* WHAT YOU ARE ASKED TO DO: The answer must consist of every line in the data below that holds the word "been".

***** THE DATA *****

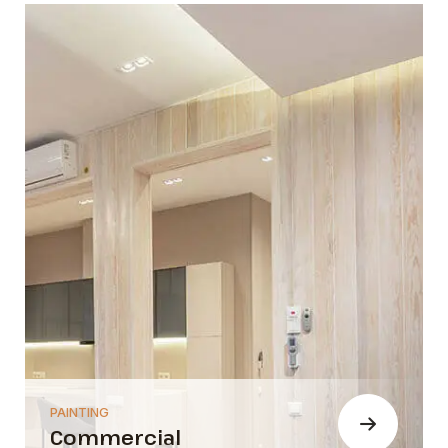
PAINTING
Commercial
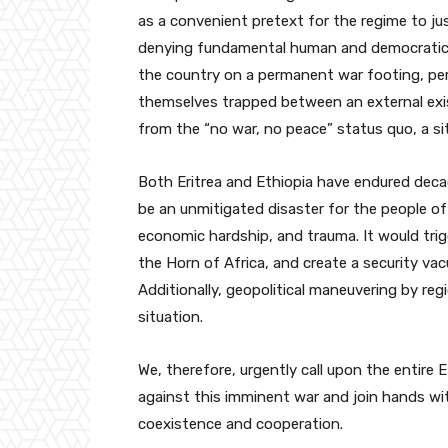
as a convenient pretext for the regime to ju
denying fundamental human and democratic ri
the country on a permanent war footing, per
themselves trapped between an external exis
from the “no war, no peace” status quo, a si
Both Eritrea and Ethiopia have endured decad
be an unmitigated disaster for the people of
economic hardship, and trauma. It would trigg
the Horn of Africa, and create a security va
Additionally, geopolitical maneuvering by regi
situation.
We, therefore, urgently call upon the entire
against this imminent war and join hands wi
coexistence and cooperation.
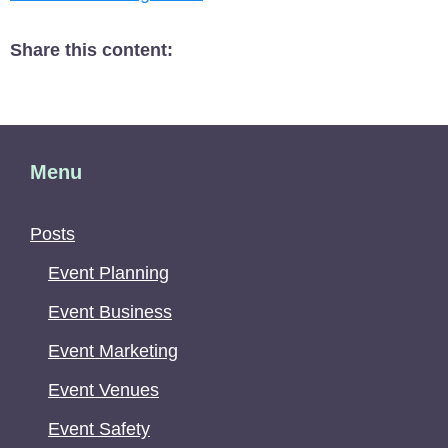
Share this content:
Menu
Posts
Event Planning
Event Business
Event Marketing
Event Venues
Event Safety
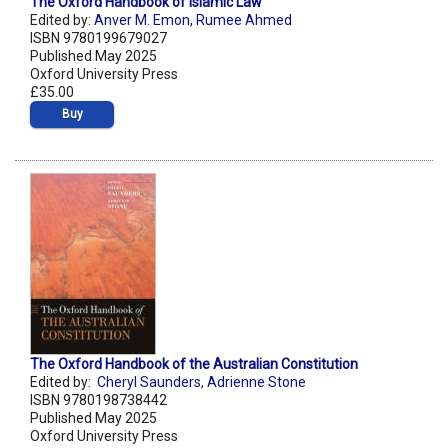
The Oxford Handbook of Islamic Law
Edited by:
Anver M. Emon
,
Rumee Ahmed
ISBN 9780199679027
Published May 2025
Oxford University Press
£35.00
Buy
The Oxford Handbook of the Australian Constitution
Edited by:
Cheryl Saunders
,
Adrienne Stone
ISBN 9780198738442
Published May 2025
Oxford University Press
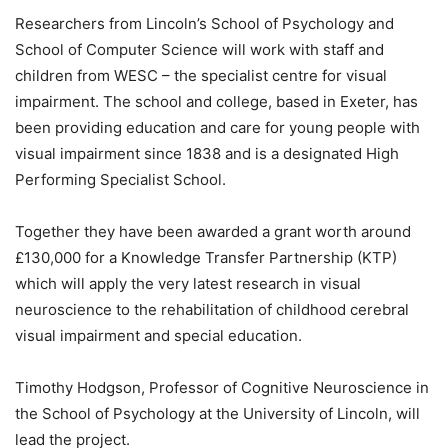
Researchers from Lincoln’s School of Psychology and
School of Computer Science will work with staff and
children from WESC – the specialist centre for visual
impairment. The school and college, based in Exeter, has
been providing education and care for young people with
visual impairment since 1838 and is a designated High
Performing Specialist School.
Together they have been awarded a grant worth around
£130,000 for a Knowledge Transfer Partnership (KTP)
which will apply the very latest research in visual
neuroscience to the rehabilitation of childhood cerebral
visual impairment and special education.
Timothy Hodgson, Professor of Cognitive Neuroscience in
the School of Psychology at the University of Lincoln, will
lead the project.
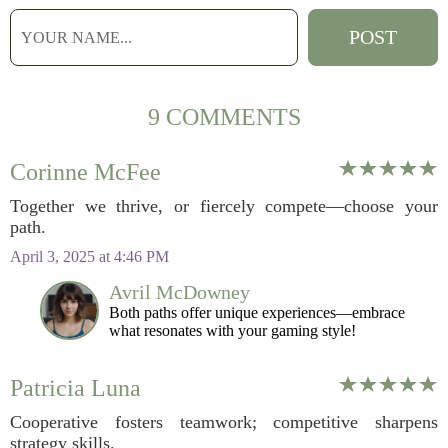
9 COMMENTS
Corinne McFee
Together we thrive, or fiercely compete—choose your
path.
April 3, 2025 at 4:46 PM
Avril McDowney
Both paths offer unique experiences—embrace
what resonates with your gaming style!
Patricia Luna
Cooperative fosters teamwork; competitive sharpens
strategy skills.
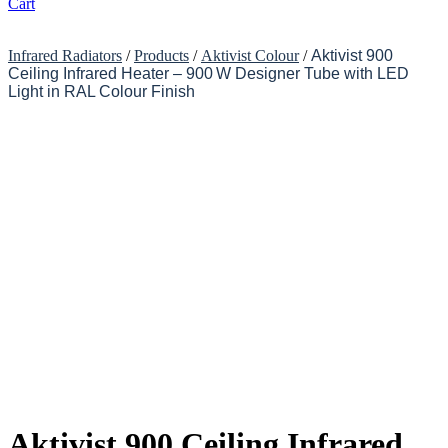
Cart
Infrared Radiators
/
Products
/
Aktivist Colour
/
Aktivist 900
Ceiling Infrared Heater – 900 W Designer Tube with LED
Light in RAL Colour Finish
Aktivist 900 Ceiling Infrared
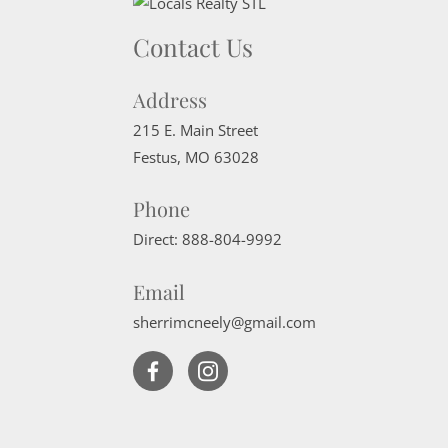
Contact Us
Address
215 E. Main Street
Festus
,
MO
63028
Phone
Direct:
888-804-9992
Email
sherrimcneely@gmail.com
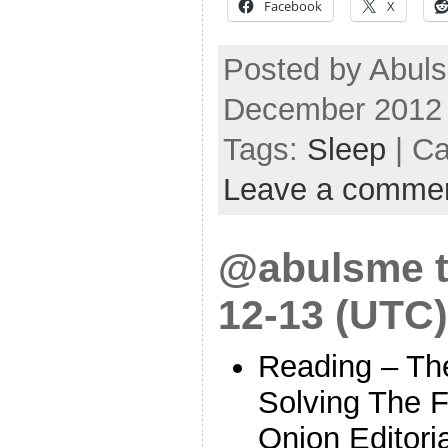
Facebook
X
Posted by Abuls
December 2012
Tags:
Sleep
| Ca
Leave a comme
@abulsme t
12-13 (UTC)
Reading – Th
Solving The Fi
Onion Editori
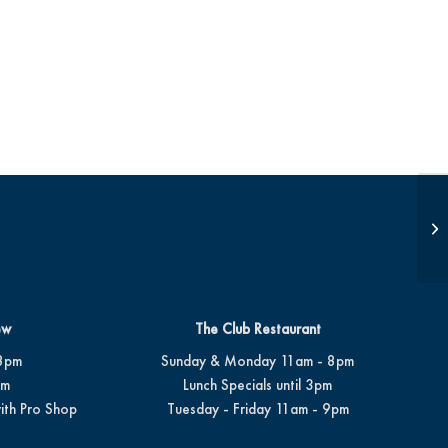
Op
ew
The Club Restaurant
8pm
Sunday & Monday 11am - 8pm
pm
Lunch Specials until 3pm
ith Pro Shop
Tuesday - Friday 11am - 9pm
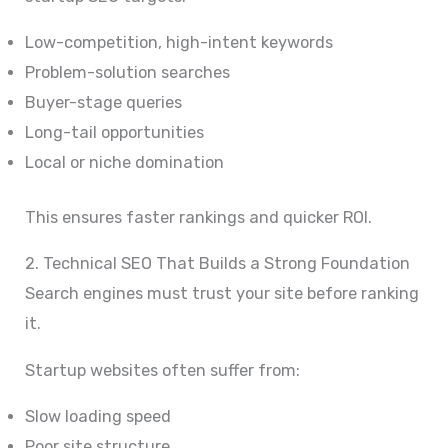
Low-competition, high-intent keywords
Problem-solution searches
Buyer-stage queries
Long-tail opportunities
Local or niche domination
This ensures faster rankings and quicker ROI.
2. Technical SEO That Builds a Strong Foundation
Search engines must trust your site before ranking
it.
Startup websites often suffer from:
Slow loading speed
Poor site structure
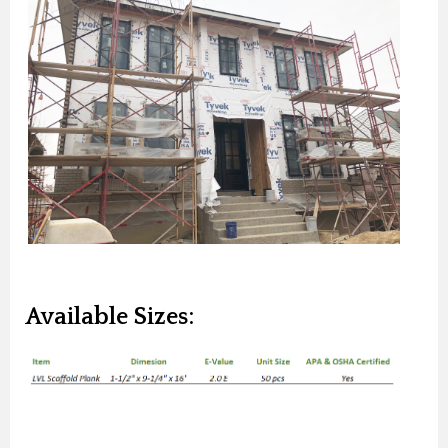
Available Sizes:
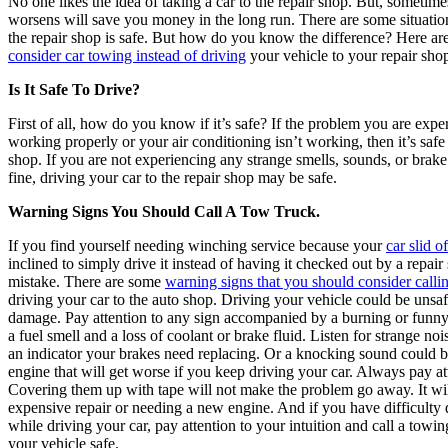
No one likes the idea of taking a car to the repair shop. But, sometim
worsens will save you money in the long run. There are some situatio
the repair shop is safe. But how do you know the difference? Here ar
consider car towing instead of driving
your vehicle to your repair sho
Is It Safe To Drive?
First of all, how do you know if it’s safe? If the problem you are exp
working properly or your air conditioning isn’t working, then it’s safe 
shop. If you are not experiencing any strange smells, sounds, or brak
fine, driving your car to the repair shop may be safe.
Warning Signs You Should Call A Tow Truck.
If you find yourself needing winching service because your
car slid o
inclined to simply drive it instead of having it checked out by a repai
mistake. There are some
warning signs that you should consider calli
driving your car to the auto shop. Driving your vehicle could be uns
damage. Pay attention to any sign accompanied by a burning or funny 
a fuel smell and a loss of coolant or brake fluid. Listen for strange no
an indicator your brakes need replacing. Or a knocking sound could be
engine that will get worse if you keep driving your car. Always pay at
Covering them up with tape will not make the problem go away. It wil
expensive repair or needing a new engine. And if you have difficulty d
while driving your car, pay attention to your intuition and call a to
your vehicle safe.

*****

* OUTPUT OF THE EXERCISE:
been providing education and care for young people with
Together they have been awarded a grant worth around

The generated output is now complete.